Based on the matrix People and places, the museum commissioned the development of the museography in Pere Parramon, current subdelegate of the Spanish government and a doctor in art history, already Cristina Masanés, writer and exhibition curator, responsible for putting the survey results on the museum walls. In this process, they decided to structure the visitor's journey through infinitive verbs, accompanied by highly poetic texts that generate more questions than answers. These are universal actions and gestures, such as walk, love, want, exchange, to blow out, be either meet, which serve as a common thread between all the works, selected by both curators, with an underlying coherence that, without being explicit, generates many connections and reinterpretations, in the style of Walter Benjamin's constellations or Aby Warburg's iconographic atlases.

The Finding Room of the Empordà Museum, with works by Joan Ponç and Lluís Masriera.

Calvaries, virgins, homeless people and shopping carts

Each room is a discovery that breaks the visitor's norms. Surprising encounters occur, such as the Persist room. with a painting ofArt Nouveau by Lluís Masriera of a woman lying down, next to a vanitas Cubist by Evarist Vallès, a black silk suit in the corner, and a gloomy landscape by Joan Ponç.
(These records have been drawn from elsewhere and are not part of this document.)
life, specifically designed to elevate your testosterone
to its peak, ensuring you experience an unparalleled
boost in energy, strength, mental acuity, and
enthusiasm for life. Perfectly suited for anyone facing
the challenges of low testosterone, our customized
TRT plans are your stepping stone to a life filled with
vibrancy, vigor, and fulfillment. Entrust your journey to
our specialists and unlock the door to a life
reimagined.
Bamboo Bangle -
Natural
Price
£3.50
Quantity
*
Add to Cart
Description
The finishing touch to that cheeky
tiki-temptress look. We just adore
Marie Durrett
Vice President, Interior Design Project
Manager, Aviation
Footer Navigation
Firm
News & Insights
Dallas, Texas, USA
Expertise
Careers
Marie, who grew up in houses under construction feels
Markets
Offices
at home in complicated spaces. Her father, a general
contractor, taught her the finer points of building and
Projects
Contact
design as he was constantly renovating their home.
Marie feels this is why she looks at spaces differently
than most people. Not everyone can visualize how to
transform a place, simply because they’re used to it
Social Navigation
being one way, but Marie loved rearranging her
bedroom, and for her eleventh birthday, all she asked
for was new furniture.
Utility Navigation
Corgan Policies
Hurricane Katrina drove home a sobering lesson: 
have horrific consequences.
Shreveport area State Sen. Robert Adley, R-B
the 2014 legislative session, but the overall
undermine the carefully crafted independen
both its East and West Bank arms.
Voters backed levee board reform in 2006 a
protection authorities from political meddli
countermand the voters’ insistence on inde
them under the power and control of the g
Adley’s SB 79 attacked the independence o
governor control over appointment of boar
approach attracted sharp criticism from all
Or even more daring are the spaces in Encontrarse, with a photograph by Luis Obispo of a circle of supermarket carts next to Calvary, by Ramon Tusquets; or the entrance to the first floor, with a late Romanesque Virgin and an image of a homeless person by Jordi Mitjà that subtly speak to the contradictions of the human way of life.

The entrance to the 'People and Places' apartment, featuring a medieval virgin and a photograph by Jordi Mitjà.
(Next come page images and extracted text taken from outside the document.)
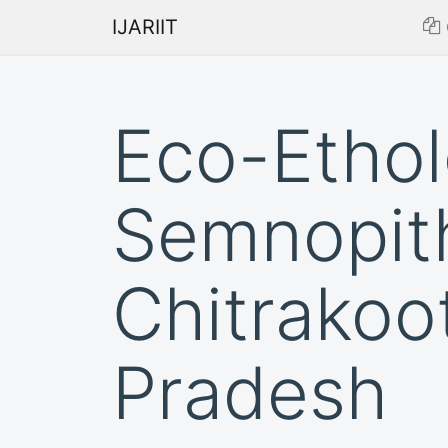
IJARIIT
Eco-Ethol
Semnopith
Chitrakoo
Pradesh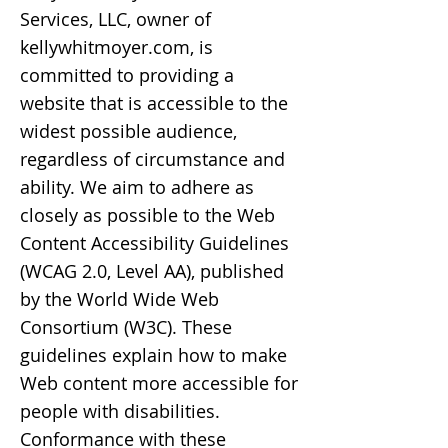
Services, LLC, owner of
kellywhitmoyer.com, is
committed to providing a
website that is accessible to the
widest possible audience,
regardless of circumstance and
ability. We aim to adhere as
closely as possible to the Web
Content Accessibility Guidelines
(WCAG 2.0, Level AA), published
by the World Wide Web
Consortium (W3C). These
guidelines explain how to make
Web content more accessible for
people with disabilities.
Conformance with these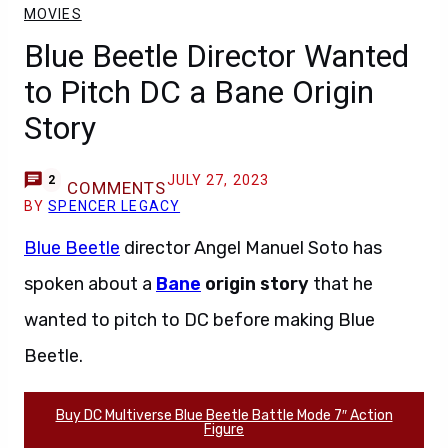
MOVIES
Blue Beetle Director Wanted
to Pitch DC a Bane Origin
Story
JULY 27, 2023
2
COMMENTS
BY
SPENCER LEGACY
Blue Beetle
director Angel Manuel Soto has
spoken about a
Bane
origin story
that he
wanted to pitch to DC before making Blue
Beetle.
Buy DC Multiverse Blue Beetle Battle Mode 7″ Action
Figure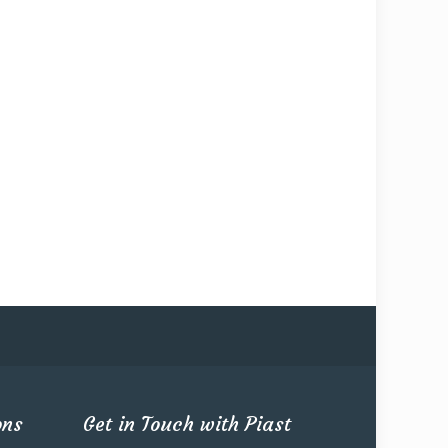
ons
Get in Touch with Piast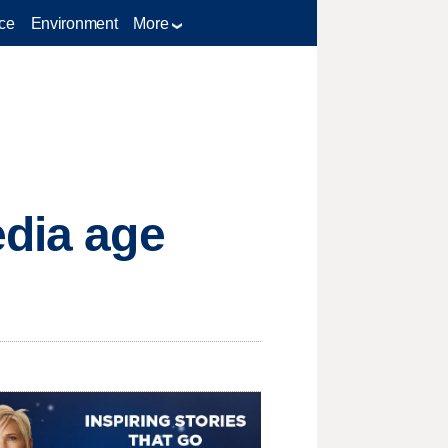
ce
Environment
More
edia age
"In the museum surveys, it didn't seem like people were specifically asking for art, but questions about who we are and the place in which we live, and from there we have tried to build a story with areas totally removed from the academy, such as these actions, which summon us all, both physically and metaphorically," explains Cristina Masanés. The curator also highlights that, by consciously mixing power above all "Art museums must take on a subject that universities and schools explain less and less, such as the notion of temporality, of awareness of historical time." This does not mean making chronologies, since the idea of mixing contemporary pieces with archaeological pieces, medieval or modern painting, which we do, is a way of telling people that the concerns we have today were already had by prehistoric people," concludes Masanés.